Constraining condensate dark matter in galaxy clusters

TL;DR

This paper constrains the scattering length parameters of Bose-Einstein condensate dark matter using galaxy cluster radii, revealing significantly larger values than those found in galaxies, and compares orbital velocity curves in expanding and non-expanding scenarios.

Contribution

It applies a galaxy-scale method to galaxy clusters to constrain dark matter properties, extending previous work and incorporating cosmological expansion effects.

Findings

Scattering lengths are five orders of magnitude larger than in galactic cases.

Cluster radii data constrains dark matter particle mass in the range 10^{-6} to 10^{-4} eV.

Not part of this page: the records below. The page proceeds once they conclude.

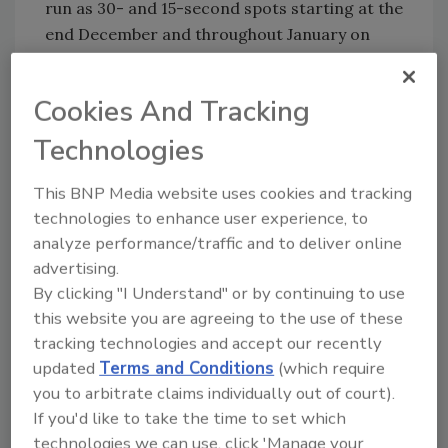
run as 30- and 15-second spots starting at the
end December and throughout January on
social media, Miller64 is offering a rebate
program to help consumers go Dry-ish.
Cookies And Tracking
Consumers can text MILLER64 to 73255 to
receive cash back on a purchase of a 24-pack
Technologies
Miller64 to kick-start the new year.
This BNP Media website uses cookies and tracking
The brand will also be partnering with
technologies to enhance user experience, to
influencers to join the movement with a Dry-
analyze performance/traffic and to deliver online
ish January starter kit, including a 31-day
advertising.
motivational calendar with inspirational-ish
By clicking "I Understand" or by continuing to use
quotes like "Don't go big. Don't go home
this website you are agreeing to the use of these
either."
tracking technologies and accept our recently
Additional research from the brand
updated
Terms and Conditions
(which require
you to arbitrate claims individually out of court).
uncovered new details around millennials'
If you'd like to take the time to set which
behavior when it comes to going dry in
technologies we can use, click 'Manage your
January:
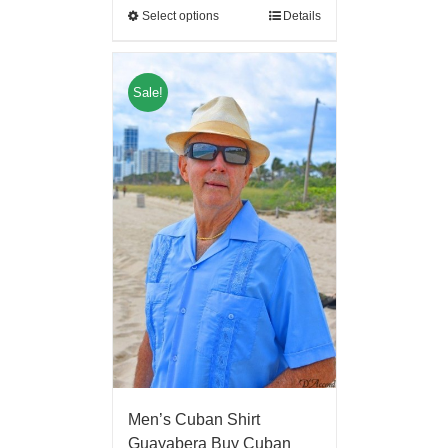
Select options
Details
Sale!
Men’s Cuban Shirt
Guayabera Buy Cuban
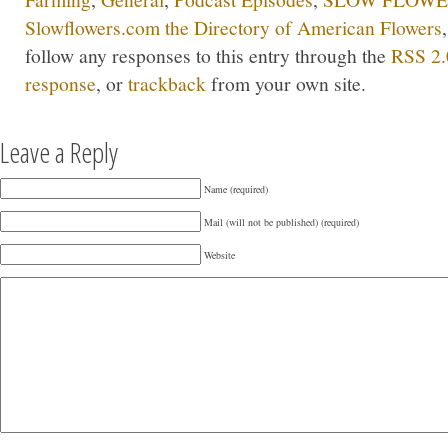
Slowflowers.com the Directory of American Flowers
follow any responses to this entry through the
RSS 2.
response
, or
trackback
from your own site.
Leave a Reply
Name (required)
Mail (will not be published) (required)
Website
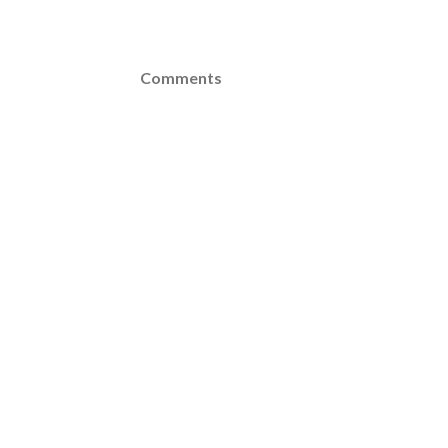
Comments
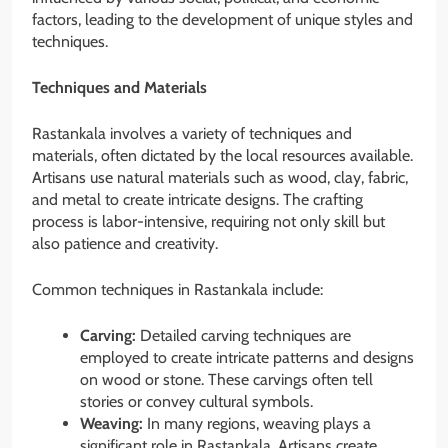
factors, leading to the development of unique styles and
techniques.
Techniques and Materials
Rastankala involves a variety of techniques and
materials, often dictated by the local resources available.
Artisans use natural materials such as wood, clay, fabric,
and metal to create intricate designs. The crafting
process is labor-intensive, requiring not only skill but
also patience and creativity.
Common techniques in Rastankala include:
Carving:
Detailed carving techniques are
employed to create intricate patterns and designs
on wood or stone. These carvings often tell
stories or convey cultural symbols.
Weaving:
In many regions, weaving plays a
significant role in Rastankala. Artisans create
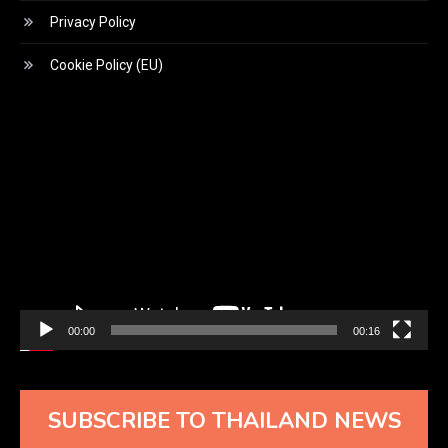
Privacy Policy
Cookie Policy (EU)
Video
Player
00:00
00:16
SUBSCRIBE TO THAILAND NEWS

Orbital velocity curves differ between expanding and non-expanding models.

Abstract

We constrain scattering length parameters in a Bose-Einstein condensate dark matter model by using galaxy clusters radii, with the implementation of a method previously applied to galaxies. At the present work, we use a sample of 114 clusters radii in order to obtain the scattering lengths associated with a dark matter particle mass in the range $10^{-6}-10^{-4}\, {\rm eV}$. We obtain scattering lengths that are five orders of magnitude larger than the ones found in the galactic case, even when taking into account the cosmological expansion in the cluster scale by means of the introduction of a small cosmological constant. We also construct and compare curves for the orbital velocity of a test particle in the vicinity of a dark matter cluster in both the expanding and the non-expanding cases.